CBC Music asked Wachtel to reflect on a piece of classical music that’s important to her. After some consideration, she settled on one of Giuseppe Verdi’s masterpieces.

“The first opera I ever saw was Verdi’s Don Carlo at London’s Royal Opera House, Covent Garden, when I was 18. Later I learnt that my seats were in what are called “the gods” – so high up they are close to heaven. I should have been suspicious when the girl sitting next to me had a copy of the complete score on her lap. If I leant precariously over the balcony, I could make out the tiny figures on stage. But the music was sublime. I was already familiar with the great male-bonding duet between Don Carlo and his pal Rodrigo, dedicating themselves “to live or die together” liberating Flanders. It’s a musical motif that recurs throughout the opera and that a classmate in high school used to hum to me when he’d walk me home. (He had a whole repertoire of arias but that one was especially sweet and memorable. Obviously, he couldn’t quite manage the exquisite blend and weaving of those two voices – that I discovered at Covent Garden.)”
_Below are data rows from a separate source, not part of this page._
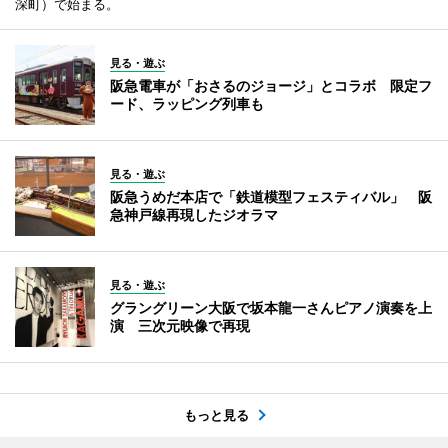
深町）で始まる。
見る・遊ぶ
阪急電車が「おさるのジョージ」とコラボ 限定フ
ード、ラッピング列車も
見る・遊ぶ
阪急うめだ本店で「鉄道模型フェスティバル」 阪
急神戸線再現したジオラマ
見る・遊ぶ
グラングリーン大阪で坂本龍一さんピアノ演奏を上
演 三次元映像で再現
もっと見る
José Carreras (Don Carlo) and Piero Cappuccilli (Rodrigo) sing the duet Dio, che dell'alma infondere at the 1986 Salzburg Festival.

Despite the “nose bleed” seats at Covent Garden, Wachtel’s first trip to the opera was immediately captivating.
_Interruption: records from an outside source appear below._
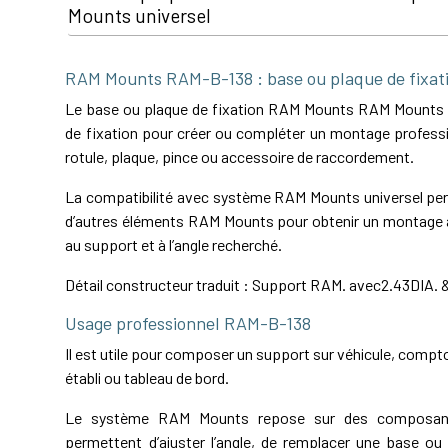
Mounts universel
RAM Mounts RAM-B-138 : base ou plaque de fixa
Le base ou plaque de fixation RAM Mounts RAM Mounts
de fixation pour créer ou compléter un montage professi
rotule, plaque, pince ou accessoire de raccordement.
La compatibilité avec système RAM Mounts universel perm
d’autres éléments RAM Mounts pour obtenir un montage a
au support et à l’angle recherché.
Détail constructeur traduit : Support RAM. avec2.43DIA. &
Usage professionnel RAM-B-138
Il est utile pour composer un support sur véhicule, comptoi
établi ou tableau de bord.
Le système RAM Mounts repose sur des composant
permettent d’ajuster l’angle, de remplacer une base ou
“This was before surtitles so you had to quickly read the plot summaries in the program before each act. Don Carlo is about star-crossed lovers, political strife, the Inquisition, etc., etc. – a perfect introduction to opera’s melodramatic stories. Especially poignant – and once again illustrating the dramatic power of music – is the long cello prelude to Act IV, winning our sympathy for the villainous King Philip, who laments about his wife (who’s in love with his son, Don Carlo), ‘She never loved me… .’ That first opera experience made me aware of its emotional intensity and force, melody that awakens the senses, totally bypassing rational thought. Sheer romance.”

Passionate about literature, Wachtel pays Verdi the highest tribute.

“There are other operas I’ve come to love more but I do think that Verdi has given me as much pleasure in life as Shakespeare. (I remember Urjo Kareda arguing that the opera Otello was perhaps even better than the play, tighter, more focused – a heretical thought, but worth considering.) And opera does offer that total experience of orchestral and vocal music, theatre and set design, passion and poetry.”